▶ [Assignment]:
Identify the line in which "- Impressum (80, 2480)" appears, then reproduce that line and all remaining lines of the records word for word.

Stored items
----------
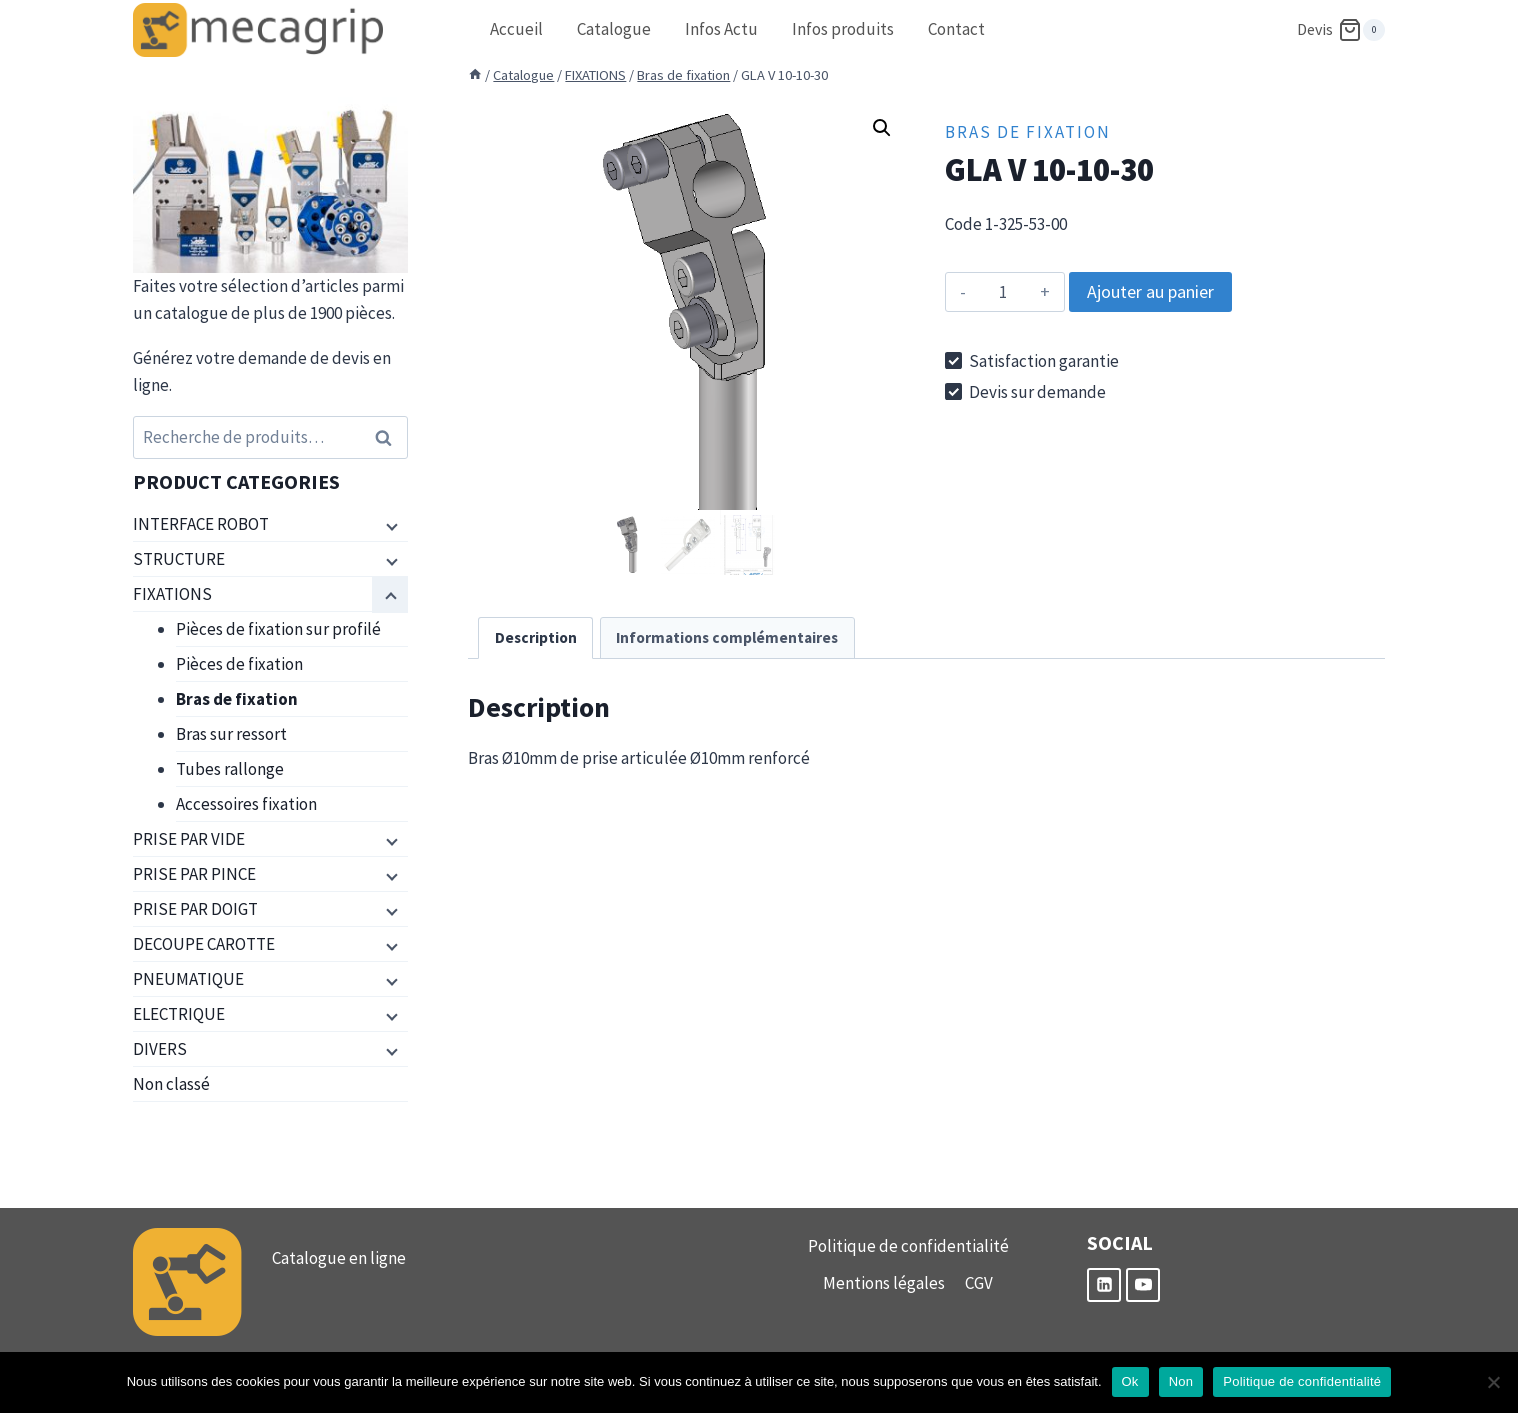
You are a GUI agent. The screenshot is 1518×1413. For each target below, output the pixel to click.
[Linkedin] (1104, 1285)
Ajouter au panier (1150, 291)
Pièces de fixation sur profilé (278, 629)
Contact (956, 29)
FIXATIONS (172, 594)
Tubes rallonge (230, 769)
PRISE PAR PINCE (194, 874)
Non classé (171, 1084)
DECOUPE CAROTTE (204, 944)
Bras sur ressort (231, 734)
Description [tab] (536, 637)
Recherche (389, 437)
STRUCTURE (179, 559)
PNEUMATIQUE (188, 979)
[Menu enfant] (390, 525)
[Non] (1493, 1382)
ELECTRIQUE (179, 1014)
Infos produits (843, 29)
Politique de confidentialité (908, 1246)
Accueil (516, 29)
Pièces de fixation (239, 664)
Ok (1130, 1381)
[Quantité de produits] (1003, 292)
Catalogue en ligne (339, 1258)
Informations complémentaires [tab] (727, 637)
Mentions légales (884, 1283)
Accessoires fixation (246, 804)
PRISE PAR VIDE (189, 839)
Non (1181, 1381)
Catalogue (614, 29)
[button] (882, 128)
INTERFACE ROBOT (201, 524)
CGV (979, 1283)
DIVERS (160, 1049)
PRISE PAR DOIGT (195, 909)
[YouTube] (1143, 1285)
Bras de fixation (1028, 132)
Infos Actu (721, 29)
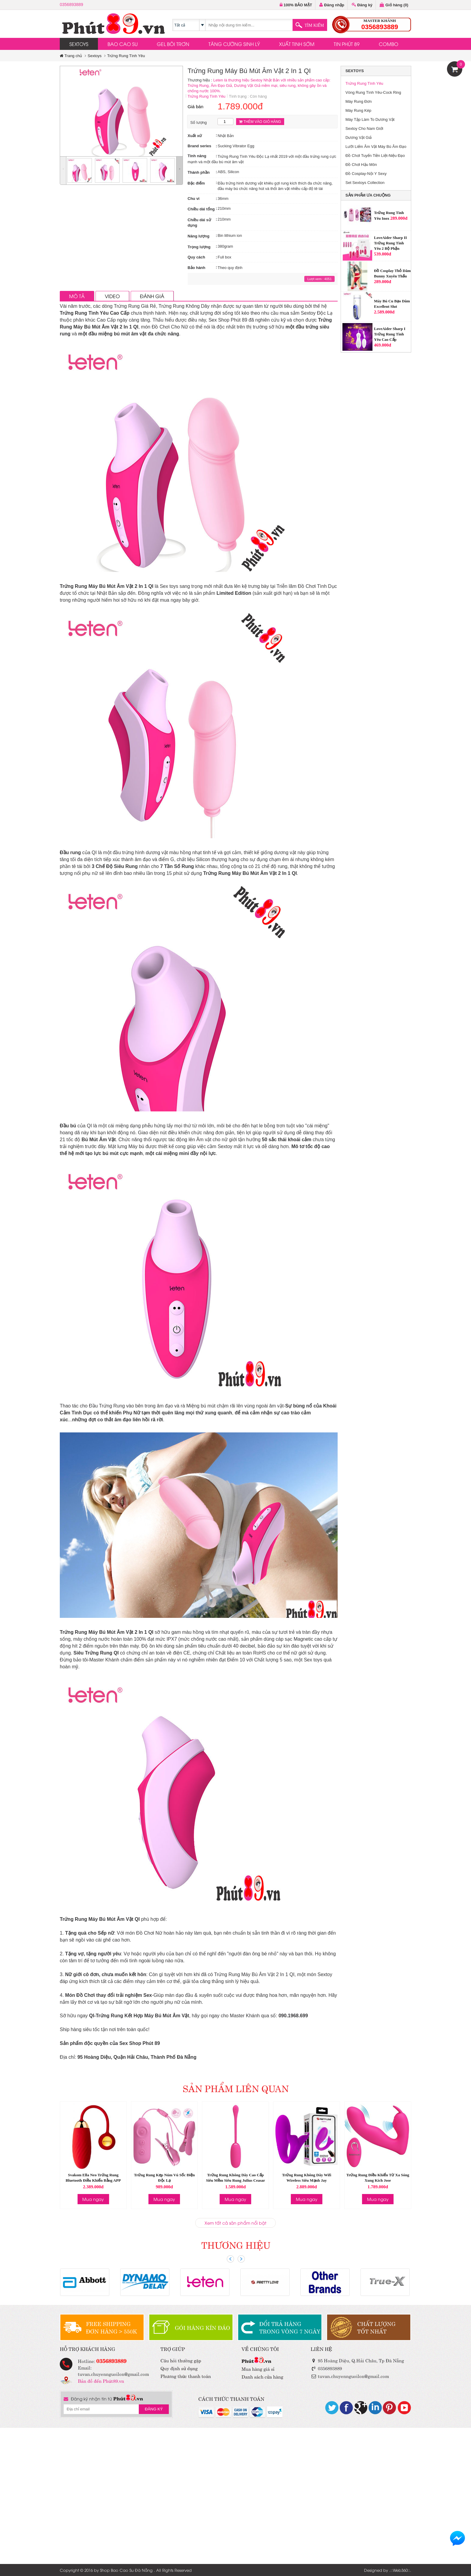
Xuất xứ (195, 135)
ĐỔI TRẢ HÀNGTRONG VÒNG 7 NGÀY (290, 2327)
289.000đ (398, 218)
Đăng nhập (331, 5)
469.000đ (382, 345)
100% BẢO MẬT (296, 5)
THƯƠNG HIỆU (235, 2244)
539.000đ (382, 254)
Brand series (199, 146)
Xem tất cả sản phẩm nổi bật (235, 2223)
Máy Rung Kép (358, 110)
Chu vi (194, 198)
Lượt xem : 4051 (319, 279)
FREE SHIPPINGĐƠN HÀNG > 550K (111, 2327)
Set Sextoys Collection (364, 182)
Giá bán (196, 106)
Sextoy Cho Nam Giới (364, 128)
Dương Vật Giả (358, 137)
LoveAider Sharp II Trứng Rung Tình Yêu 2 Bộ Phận (390, 243)
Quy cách (196, 257)
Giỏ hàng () (394, 5)
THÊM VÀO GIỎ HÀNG (260, 122)
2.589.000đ (384, 312)
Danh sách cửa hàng (262, 2376)
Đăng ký (362, 5)
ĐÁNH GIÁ (152, 296)
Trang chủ (71, 55)
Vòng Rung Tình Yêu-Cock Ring (373, 92)
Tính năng (197, 156)
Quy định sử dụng (179, 2368)
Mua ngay (93, 2199)
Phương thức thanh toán (185, 2376)
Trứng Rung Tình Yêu (126, 55)
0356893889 (71, 4)
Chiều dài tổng (201, 209)
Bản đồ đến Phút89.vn (101, 2380)
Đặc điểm (196, 183)
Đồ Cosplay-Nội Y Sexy (366, 173)
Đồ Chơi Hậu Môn (361, 164)
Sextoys (95, 55)
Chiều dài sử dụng (199, 223)
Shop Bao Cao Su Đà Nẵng (126, 2570)
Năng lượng (199, 236)
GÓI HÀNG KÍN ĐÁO (202, 2327)
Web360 (400, 2570)
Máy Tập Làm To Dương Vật (369, 119)
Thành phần (199, 172)
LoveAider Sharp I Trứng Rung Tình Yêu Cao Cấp (390, 334)
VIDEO (112, 296)
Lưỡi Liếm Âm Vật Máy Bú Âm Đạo (375, 146)
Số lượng (198, 122)
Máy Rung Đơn (358, 101)
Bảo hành (196, 267)
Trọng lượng (199, 247)
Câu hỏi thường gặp (180, 2360)
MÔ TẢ (77, 296)
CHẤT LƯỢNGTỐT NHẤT (376, 2327)
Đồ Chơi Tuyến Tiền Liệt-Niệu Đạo (375, 155)
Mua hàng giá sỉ (258, 2368)
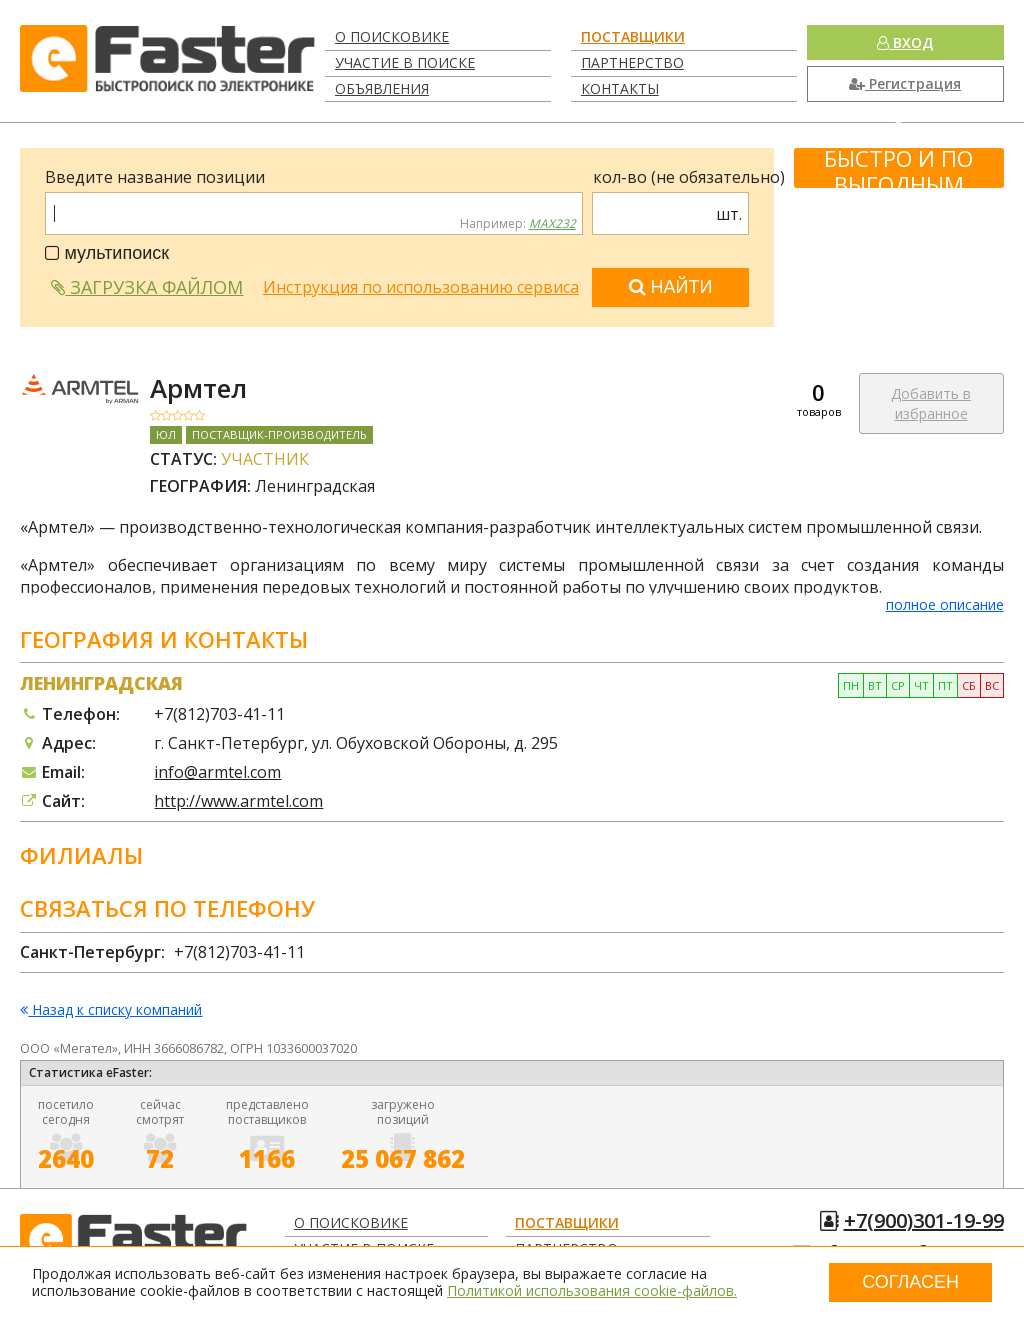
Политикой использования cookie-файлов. (592, 1290)
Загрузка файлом (147, 287)
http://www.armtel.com (238, 801)
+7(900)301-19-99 (924, 1220)
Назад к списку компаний (111, 1010)
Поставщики (633, 36)
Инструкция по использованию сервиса (421, 287)
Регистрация (905, 83)
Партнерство (632, 62)
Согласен (910, 1282)
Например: (518, 224)
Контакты (620, 88)
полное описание (945, 604)
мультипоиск (107, 253)
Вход (905, 42)
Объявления (382, 88)
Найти (671, 287)
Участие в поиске (405, 62)
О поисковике (392, 36)
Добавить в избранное (931, 403)
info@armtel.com (217, 772)
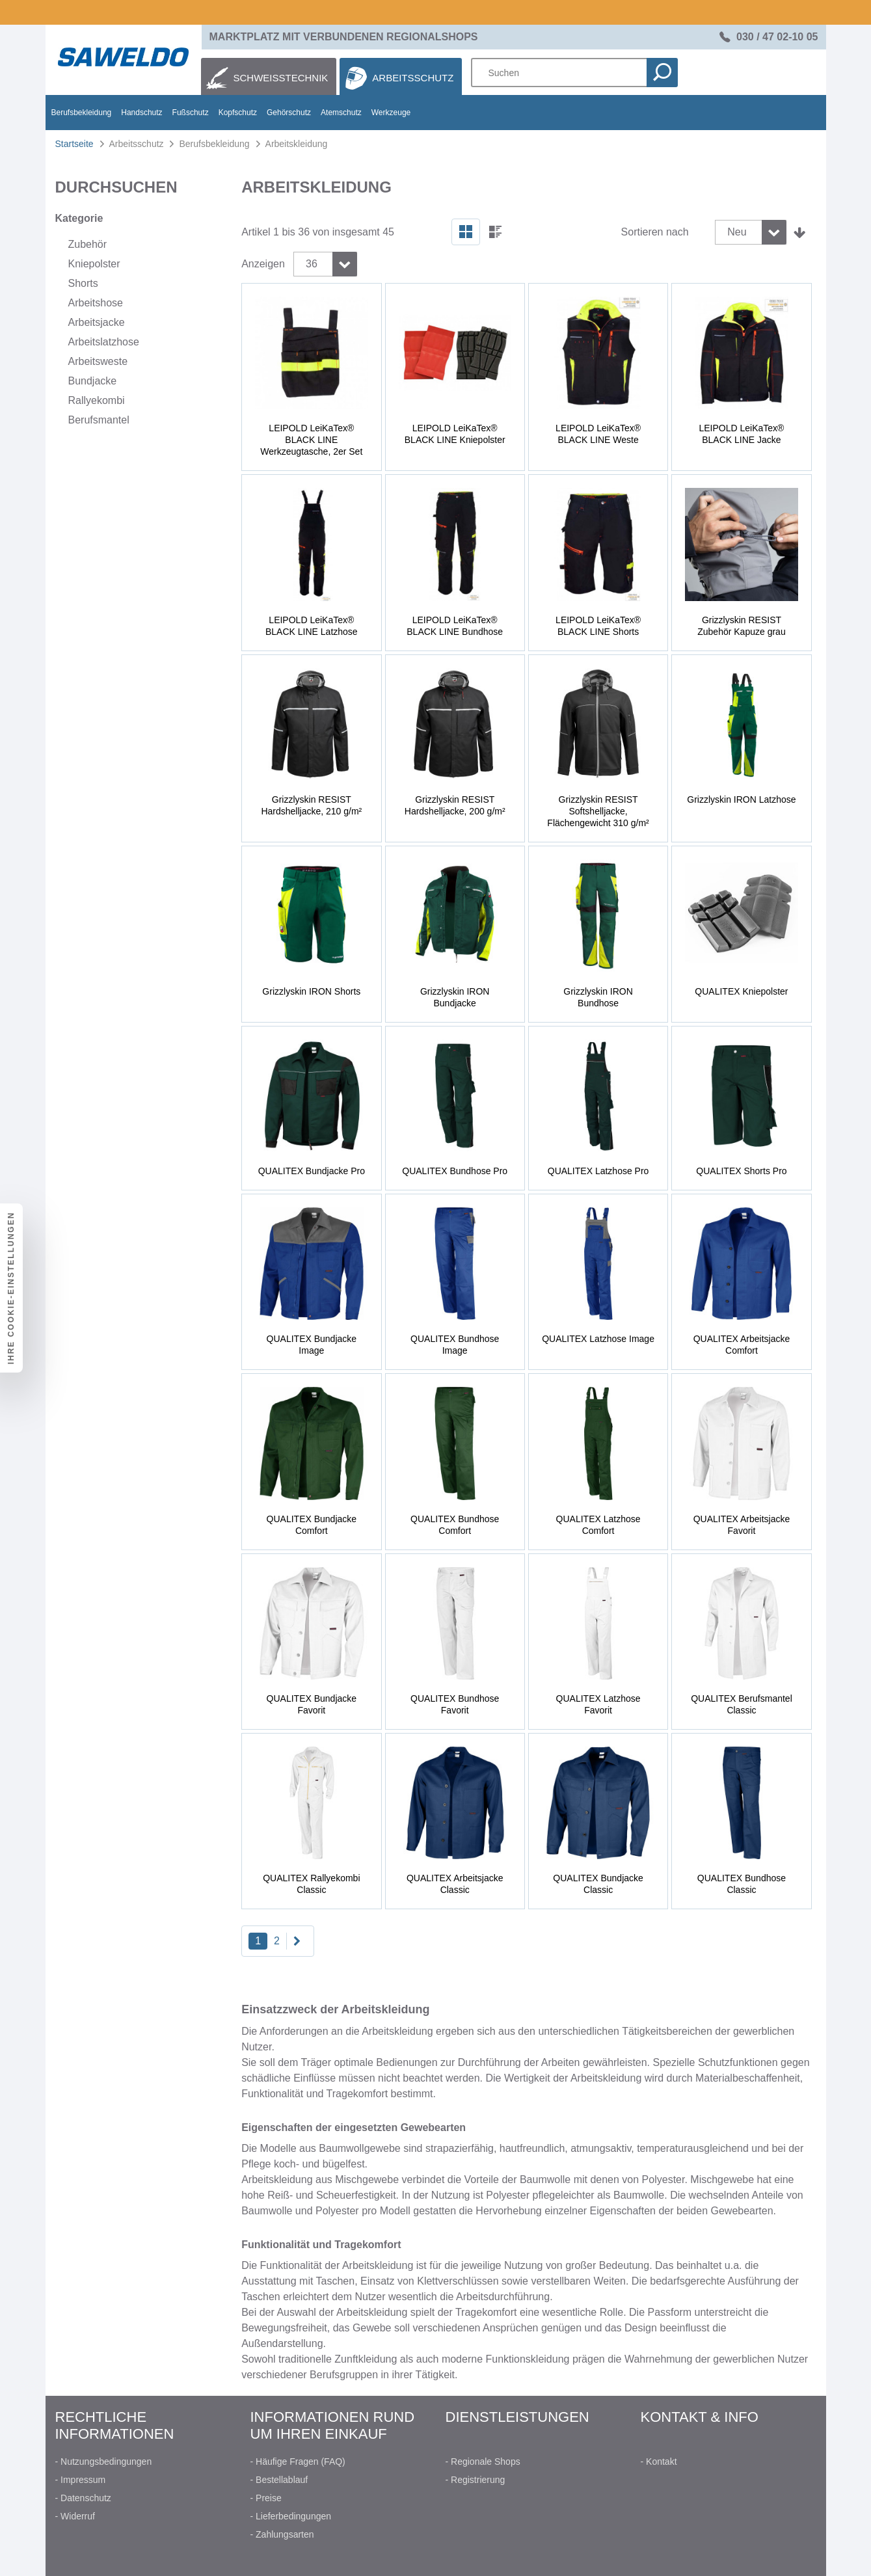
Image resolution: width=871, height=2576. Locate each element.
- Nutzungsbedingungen (103, 2461)
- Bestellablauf (279, 2480)
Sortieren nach (655, 231)
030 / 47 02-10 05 (777, 36)
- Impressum (80, 2480)
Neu (736, 231)
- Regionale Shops (483, 2461)
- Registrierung (475, 2480)
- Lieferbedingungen (291, 2516)
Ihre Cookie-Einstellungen (11, 1288)
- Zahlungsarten (282, 2534)
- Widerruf (75, 2516)
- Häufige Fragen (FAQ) (297, 2461)
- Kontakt (659, 2461)
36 (311, 263)
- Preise (266, 2498)
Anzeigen (263, 263)
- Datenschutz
----------
▶ [Solution]:
- Impressum (80, 2480)
Neu (736, 231)
- Regionale Shops (483, 2461)
- Registrierung (475, 2480)
- Lieferbedingungen (291, 2516)
Ihre Cookie-Einstellungen (11, 1288)
- Zahlungsarten (282, 2534)
- Widerruf (75, 2516)
- Häufige Fragen (FAQ) (297, 2461)
- Kontakt (659, 2461)
36 (311, 263)
- Preise (266, 2498)
Anzeigen (263, 263)
- Datenschutz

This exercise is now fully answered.